Basically this is not an actual barrier of any sort either, nor is there a problem via local Gardaí who were contacted Monday and confirmed that even with the Irish Derby on up the road at the Curragh, so long as throw-in was seven o'clock all was good. Thus this all comes back to how many tickets the GAA could shift and how much they could make. To claim anything else is disingenuous.
That didn't stop them trying though as, through sheer ego, they backed themselves into a corner. Fergal McGill, the director of games administration, said: “The game has been fixed for 7pm in Croke Park, and that is not going to change under any circumstances.” On top of that they started selling tickets, meaning pride and practicality ought to leave them no opportunity to back down.
One element this GAA have never understood is that home advantage isn't about accommodating everyone or making the most money. It's about what it says on the tin – an advantage through being at home. True St Conleth's Park isn't in good shape but that has nothing do with it. If the quality of your ground was a factor, then the GAA shouldn't have said first out is a guaranteed home game. Also they'd need to make clear what level of stadium is acceptable. They never have. So, with no prior and proper instructions the result as to be that if people miss out, then it's tough luck. They miss out every time there's a sell out but we don't move the Munster hurling final to Croke Park so supply equals demand, and we don't build a bigger stadium for All Ireland deciders.
Sure enough if Kildare wanted to move the game, that was up to them, and backlash would have been an internal issue via a refusal to sell their product to the next generation while giving the local economy a kick, some of which may make its way back into local GAA.
They didn't though. End of.
Thankfully Kildare have no room to maneuver on this going forward, as their board's approach and that of Cian O'Neill means there is no going back. The manager would be out of a job if they aren't in Newbridge on Saturday evening, and the county board have pitched their swords and now all they've to do is not fall on them. It's tough on the players as this is heading towards a walkover, but what would be tougher on those players is to accept this loaded dice. Some on the Mayo team spoken to privately yesterday have also said their opponents are absolutely correct as they train for months on end, have an advantage earned whipped away, and are left to face this mess that's not of their makings rather than being allowed to concentrate on an elimination game just days away.

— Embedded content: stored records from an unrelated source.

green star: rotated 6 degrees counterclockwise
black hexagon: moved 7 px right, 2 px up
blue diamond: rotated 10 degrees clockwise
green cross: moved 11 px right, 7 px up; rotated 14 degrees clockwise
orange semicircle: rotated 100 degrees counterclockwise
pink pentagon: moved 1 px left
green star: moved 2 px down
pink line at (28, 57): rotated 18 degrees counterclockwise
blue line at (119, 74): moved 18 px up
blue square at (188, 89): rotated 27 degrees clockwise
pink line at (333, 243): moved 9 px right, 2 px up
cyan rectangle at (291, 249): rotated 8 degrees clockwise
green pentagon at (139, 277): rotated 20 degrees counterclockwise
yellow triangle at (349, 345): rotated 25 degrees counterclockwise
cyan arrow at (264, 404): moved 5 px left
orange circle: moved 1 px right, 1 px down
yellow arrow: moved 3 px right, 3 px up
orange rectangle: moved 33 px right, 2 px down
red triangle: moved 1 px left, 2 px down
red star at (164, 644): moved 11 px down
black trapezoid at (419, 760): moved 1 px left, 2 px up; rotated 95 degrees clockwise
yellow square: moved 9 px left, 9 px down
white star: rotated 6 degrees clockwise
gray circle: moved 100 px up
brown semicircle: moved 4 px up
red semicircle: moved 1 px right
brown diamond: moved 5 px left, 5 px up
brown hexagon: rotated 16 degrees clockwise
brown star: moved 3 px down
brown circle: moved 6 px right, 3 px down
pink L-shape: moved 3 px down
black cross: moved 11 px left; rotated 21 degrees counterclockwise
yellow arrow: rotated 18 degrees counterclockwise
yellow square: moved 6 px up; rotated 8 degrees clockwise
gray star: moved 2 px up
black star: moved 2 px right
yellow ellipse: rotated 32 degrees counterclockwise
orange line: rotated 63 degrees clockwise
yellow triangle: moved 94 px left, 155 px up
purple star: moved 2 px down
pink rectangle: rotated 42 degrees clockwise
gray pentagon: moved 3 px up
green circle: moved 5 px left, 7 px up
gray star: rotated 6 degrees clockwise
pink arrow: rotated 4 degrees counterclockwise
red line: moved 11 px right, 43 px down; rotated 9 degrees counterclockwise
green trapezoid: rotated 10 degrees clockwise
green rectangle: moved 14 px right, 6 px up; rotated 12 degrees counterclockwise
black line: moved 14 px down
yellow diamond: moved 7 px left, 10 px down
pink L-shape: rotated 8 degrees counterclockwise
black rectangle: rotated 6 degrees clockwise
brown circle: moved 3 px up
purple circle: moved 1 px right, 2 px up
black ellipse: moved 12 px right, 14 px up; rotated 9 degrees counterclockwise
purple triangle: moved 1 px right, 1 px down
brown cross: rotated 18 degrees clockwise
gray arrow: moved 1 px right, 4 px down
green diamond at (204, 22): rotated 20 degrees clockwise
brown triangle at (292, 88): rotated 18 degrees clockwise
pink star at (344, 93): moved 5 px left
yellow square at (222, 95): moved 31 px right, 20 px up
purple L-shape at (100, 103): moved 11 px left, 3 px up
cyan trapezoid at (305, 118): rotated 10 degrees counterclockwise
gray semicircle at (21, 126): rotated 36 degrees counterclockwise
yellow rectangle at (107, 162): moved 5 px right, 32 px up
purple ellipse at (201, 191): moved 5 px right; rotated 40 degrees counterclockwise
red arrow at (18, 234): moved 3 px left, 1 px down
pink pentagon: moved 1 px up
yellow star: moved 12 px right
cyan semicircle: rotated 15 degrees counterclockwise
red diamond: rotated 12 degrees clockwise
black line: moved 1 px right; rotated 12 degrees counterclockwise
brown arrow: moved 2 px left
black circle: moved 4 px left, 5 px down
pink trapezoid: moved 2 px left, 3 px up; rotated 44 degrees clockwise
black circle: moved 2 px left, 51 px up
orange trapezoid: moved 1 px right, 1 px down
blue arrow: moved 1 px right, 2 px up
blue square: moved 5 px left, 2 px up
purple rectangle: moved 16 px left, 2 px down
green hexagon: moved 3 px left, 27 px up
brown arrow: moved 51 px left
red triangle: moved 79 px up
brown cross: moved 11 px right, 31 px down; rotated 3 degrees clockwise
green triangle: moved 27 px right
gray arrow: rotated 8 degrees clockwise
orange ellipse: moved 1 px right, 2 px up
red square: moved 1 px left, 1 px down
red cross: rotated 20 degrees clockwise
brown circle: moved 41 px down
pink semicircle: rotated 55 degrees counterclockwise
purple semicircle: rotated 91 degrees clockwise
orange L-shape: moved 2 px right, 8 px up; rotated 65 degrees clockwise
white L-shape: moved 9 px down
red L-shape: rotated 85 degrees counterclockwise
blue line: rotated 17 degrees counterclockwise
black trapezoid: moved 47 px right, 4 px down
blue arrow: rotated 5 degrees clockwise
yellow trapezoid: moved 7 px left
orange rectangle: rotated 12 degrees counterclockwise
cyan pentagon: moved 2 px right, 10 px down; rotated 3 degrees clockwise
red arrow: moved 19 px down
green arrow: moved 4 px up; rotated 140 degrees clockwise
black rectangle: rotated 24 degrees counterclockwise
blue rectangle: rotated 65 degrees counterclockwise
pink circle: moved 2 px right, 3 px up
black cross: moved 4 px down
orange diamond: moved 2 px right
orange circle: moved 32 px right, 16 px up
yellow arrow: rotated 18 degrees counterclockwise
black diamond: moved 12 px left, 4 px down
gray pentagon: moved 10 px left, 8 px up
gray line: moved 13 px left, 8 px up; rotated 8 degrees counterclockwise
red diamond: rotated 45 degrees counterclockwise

What it all means is the GAA can't win, and Kildare can't lose no matter the outcome. The bully tried to do his thing and was caught out, but if the association needed a bloody nose, then it isn't bleeding just yet. This has to be the start rather than the end and the GPA rowing in with Kildare is big for does it mean Mayo show up in Newbridge and both are kicked out? Do other counties down tools? And should Kildare not give relevant notice of a forfeit, do the GAA have the courage to throw them out of 2019.
Their path is far from clear but the road Kildare must walk is. If and when they're excluded, it's time to take the legal route. While they may not win in court, it could put the summer on hold until there's a verdict around their situation. That would be a serious statement and would help continue a serious lesson that those at the top, so out of touch with ordinary GAA people, need to learn.
The saying goes that greed makes man blind and foolish, and makes him an easy prey for death. That sentiment is being proven as even if Kildare walk away from the championship, they'll have had the best and most important summer of anyone.